## Exercise description
Every line of the listing below is to be repeated exactly; the pictures stay out.

## Records supplied
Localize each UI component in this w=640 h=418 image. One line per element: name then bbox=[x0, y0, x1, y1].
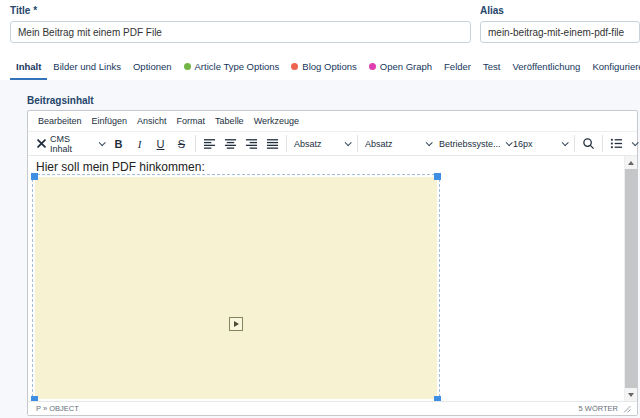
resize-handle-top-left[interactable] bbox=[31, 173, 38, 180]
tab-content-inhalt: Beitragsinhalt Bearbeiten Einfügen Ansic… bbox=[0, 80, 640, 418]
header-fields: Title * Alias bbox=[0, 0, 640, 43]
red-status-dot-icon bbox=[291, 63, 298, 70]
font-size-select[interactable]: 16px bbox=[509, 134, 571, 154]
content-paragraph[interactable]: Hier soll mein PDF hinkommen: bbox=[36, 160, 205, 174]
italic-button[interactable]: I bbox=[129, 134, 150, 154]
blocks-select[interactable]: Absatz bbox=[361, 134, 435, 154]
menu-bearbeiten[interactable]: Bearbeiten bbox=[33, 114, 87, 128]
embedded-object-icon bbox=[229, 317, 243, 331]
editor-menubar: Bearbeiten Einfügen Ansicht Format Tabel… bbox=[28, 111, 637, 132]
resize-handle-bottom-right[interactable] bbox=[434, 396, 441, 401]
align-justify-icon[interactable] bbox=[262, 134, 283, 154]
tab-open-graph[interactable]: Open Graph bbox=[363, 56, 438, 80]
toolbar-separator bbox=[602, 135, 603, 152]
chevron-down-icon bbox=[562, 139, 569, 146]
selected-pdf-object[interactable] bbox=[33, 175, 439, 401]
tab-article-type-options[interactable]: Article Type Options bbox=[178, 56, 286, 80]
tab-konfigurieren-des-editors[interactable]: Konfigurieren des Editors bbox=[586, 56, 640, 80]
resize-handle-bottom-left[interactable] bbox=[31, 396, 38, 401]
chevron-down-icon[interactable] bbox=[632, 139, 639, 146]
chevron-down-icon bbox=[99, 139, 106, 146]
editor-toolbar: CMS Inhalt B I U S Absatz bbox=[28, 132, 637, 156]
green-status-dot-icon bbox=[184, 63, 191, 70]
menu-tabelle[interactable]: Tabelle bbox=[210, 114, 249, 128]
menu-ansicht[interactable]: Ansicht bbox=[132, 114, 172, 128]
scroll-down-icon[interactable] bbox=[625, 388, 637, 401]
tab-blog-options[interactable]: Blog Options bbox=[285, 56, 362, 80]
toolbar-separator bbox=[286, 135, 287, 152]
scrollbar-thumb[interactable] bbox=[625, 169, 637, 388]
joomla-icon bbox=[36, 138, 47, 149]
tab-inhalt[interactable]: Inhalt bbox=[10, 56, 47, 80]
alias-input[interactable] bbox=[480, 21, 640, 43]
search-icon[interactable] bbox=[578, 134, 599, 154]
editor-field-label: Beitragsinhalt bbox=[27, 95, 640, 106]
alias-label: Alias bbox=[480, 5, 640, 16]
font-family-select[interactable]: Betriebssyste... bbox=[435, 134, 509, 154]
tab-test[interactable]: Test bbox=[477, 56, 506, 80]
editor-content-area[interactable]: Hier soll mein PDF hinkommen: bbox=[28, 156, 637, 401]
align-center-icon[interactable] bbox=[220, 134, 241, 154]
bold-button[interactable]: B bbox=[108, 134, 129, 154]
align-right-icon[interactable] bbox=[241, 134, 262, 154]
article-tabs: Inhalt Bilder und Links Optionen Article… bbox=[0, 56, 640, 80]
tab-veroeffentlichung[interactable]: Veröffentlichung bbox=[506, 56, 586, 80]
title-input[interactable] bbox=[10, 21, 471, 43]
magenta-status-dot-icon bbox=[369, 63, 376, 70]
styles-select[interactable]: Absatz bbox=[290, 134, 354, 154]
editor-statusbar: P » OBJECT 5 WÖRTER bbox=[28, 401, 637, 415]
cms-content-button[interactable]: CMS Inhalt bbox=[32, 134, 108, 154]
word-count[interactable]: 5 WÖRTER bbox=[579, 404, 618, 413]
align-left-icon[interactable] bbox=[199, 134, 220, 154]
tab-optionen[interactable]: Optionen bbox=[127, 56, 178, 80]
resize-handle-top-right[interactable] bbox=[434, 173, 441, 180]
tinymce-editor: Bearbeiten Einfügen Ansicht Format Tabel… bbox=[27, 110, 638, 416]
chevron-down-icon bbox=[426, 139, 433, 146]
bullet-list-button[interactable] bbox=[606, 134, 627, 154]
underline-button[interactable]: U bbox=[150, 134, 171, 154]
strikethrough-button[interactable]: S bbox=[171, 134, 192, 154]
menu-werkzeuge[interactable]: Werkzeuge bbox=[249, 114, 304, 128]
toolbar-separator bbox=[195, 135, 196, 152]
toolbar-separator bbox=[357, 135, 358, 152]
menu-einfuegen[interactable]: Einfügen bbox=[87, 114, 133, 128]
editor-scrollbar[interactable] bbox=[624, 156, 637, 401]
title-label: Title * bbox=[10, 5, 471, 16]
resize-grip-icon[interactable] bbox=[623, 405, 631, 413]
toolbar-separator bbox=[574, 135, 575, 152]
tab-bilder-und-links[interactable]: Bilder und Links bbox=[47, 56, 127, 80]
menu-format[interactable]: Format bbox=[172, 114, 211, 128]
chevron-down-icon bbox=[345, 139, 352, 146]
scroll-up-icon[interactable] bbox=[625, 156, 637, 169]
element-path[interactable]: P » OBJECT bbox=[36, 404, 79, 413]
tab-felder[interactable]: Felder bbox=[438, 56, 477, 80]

## Response box
Localize each UI component in this w=640 h=418 image. One line per element: name then bbox=[x0, y0, x1, y1].
resize-handle-top-left[interactable] bbox=[31, 173, 38, 180]
tab-content-inhalt: Beitragsinhalt Bearbeiten Einfügen Ansic… bbox=[0, 80, 640, 418]
header-fields: Title * Alias bbox=[0, 0, 640, 43]
red-status-dot-icon bbox=[291, 63, 298, 70]
font-size-select[interactable]: 16px bbox=[509, 134, 571, 154]
content-paragraph[interactable]: Hier soll mein PDF hinkommen: bbox=[36, 160, 205, 174]
italic-button[interactable]: I bbox=[129, 134, 150, 154]
blocks-select[interactable]: Absatz bbox=[361, 134, 435, 154]
menu-bearbeiten[interactable]: Bearbeiten bbox=[33, 114, 87, 128]
embedded-object-icon bbox=[229, 317, 243, 331]
editor-menubar: Bearbeiten Einfügen Ansicht Format Tabel… bbox=[28, 111, 637, 132]
resize-handle-bottom-right[interactable] bbox=[434, 396, 441, 401]
align-justify-icon[interactable] bbox=[262, 134, 283, 154]
tab-open-graph[interactable]: Open Graph bbox=[363, 56, 438, 80]
toolbar-separator bbox=[602, 135, 603, 152]
chevron-down-icon bbox=[562, 139, 569, 146]
selected-pdf-object[interactable] bbox=[33, 175, 439, 401]
tab-article-type-options[interactable]: Article Type Options bbox=[178, 56, 286, 80]
tab-konfigurieren-des-editors[interactable]: Konfigurieren des Editors bbox=[586, 56, 640, 80]
resize-handle-bottom-left[interactable] bbox=[31, 396, 38, 401]
chevron-down-icon[interactable] bbox=[632, 139, 639, 146]
chevron-down-icon bbox=[99, 139, 106, 146]
editor-toolbar: CMS Inhalt B I U S Absatz bbox=[28, 132, 637, 156]
green-status-dot-icon bbox=[184, 63, 191, 70]
menu-tabelle[interactable]: Tabelle bbox=[210, 114, 249, 128]
menu-ansicht[interactable]: Ansicht bbox=[132, 114, 172, 128]
scroll-down-icon[interactable] bbox=[625, 388, 637, 401]
tab-blog-options[interactable]: Blog Options bbox=[285, 56, 362, 80]
toolbar-separator bbox=[286, 135, 287, 152]
scrollbar-thumb[interactable] bbox=[625, 169, 637, 388]
joomla-icon bbox=[36, 138, 47, 149]
tab-inhalt[interactable]: Inhalt bbox=[10, 56, 47, 80]
alias-input[interactable] bbox=[480, 21, 640, 43]
search-icon[interactable] bbox=[578, 134, 599, 154]
editor-field-label: Beitragsinhalt bbox=[27, 95, 640, 106]
alias-label: Alias bbox=[480, 5, 640, 16]
font-family-select[interactable]: Betriebssyste... bbox=[435, 134, 509, 154]
tab-test[interactable]: Test bbox=[477, 56, 506, 80]
editor-content-area[interactable]: Hier soll mein PDF hinkommen: bbox=[28, 156, 637, 401]
align-center-icon[interactable] bbox=[220, 134, 241, 154]
bold-button[interactable]: B bbox=[108, 134, 129, 154]
align-right-icon[interactable] bbox=[241, 134, 262, 154]
article-tabs: Inhalt Bilder und Links Optionen Article… bbox=[0, 56, 640, 80]
tab-veroeffentlichung[interactable]: Veröffentlichung bbox=[506, 56, 586, 80]
title-input[interactable] bbox=[10, 21, 471, 43]
magenta-status-dot-icon bbox=[369, 63, 376, 70]
styles-select[interactable]: Absatz bbox=[290, 134, 354, 154]
editor-statusbar: P » OBJECT 5 WÖRTER bbox=[28, 401, 637, 415]
cms-content-button[interactable]: CMS Inhalt bbox=[32, 134, 108, 154]
word-count[interactable]: 5 WÖRTER bbox=[579, 404, 618, 413]
align-left-icon[interactable] bbox=[199, 134, 220, 154]
tab-optionen[interactable]: Optionen bbox=[127, 56, 178, 80]
resize-handle-top-right[interactable] bbox=[434, 173, 441, 180]
tinymce-editor: Bearbeiten Einfügen Ansicht Format Tabel… bbox=[27, 110, 638, 416]
chevron-down-icon bbox=[426, 139, 433, 146]
bullet-list-button[interactable] bbox=[606, 134, 627, 154]
underline-button[interactable]: U bbox=[150, 134, 171, 154]
strikethrough-button[interactable]: S bbox=[171, 134, 192, 154]
menu-werkzeuge[interactable]: Werkzeuge bbox=[249, 114, 304, 128]
toolbar-separator bbox=[195, 135, 196, 152]
toolbar-separator bbox=[357, 135, 358, 152]
menu-einfuegen[interactable]: Einfügen bbox=[87, 114, 133, 128]
editor-scrollbar[interactable] bbox=[624, 156, 637, 401]
title-label: Title * bbox=[10, 5, 471, 16]
resize-grip-icon[interactable] bbox=[623, 405, 631, 413]
toolbar-separator bbox=[574, 135, 575, 152]
tab-bilder-und-links[interactable]: Bilder und Links bbox=[47, 56, 127, 80]
menu-format[interactable]: Format bbox=[172, 114, 211, 128]
chevron-down-icon bbox=[345, 139, 352, 146]
scroll-up-icon[interactable] bbox=[625, 156, 637, 169]
element-path[interactable]: P » OBJECT bbox=[36, 404, 79, 413]
tab-felder[interactable]: Felder bbox=[438, 56, 477, 80]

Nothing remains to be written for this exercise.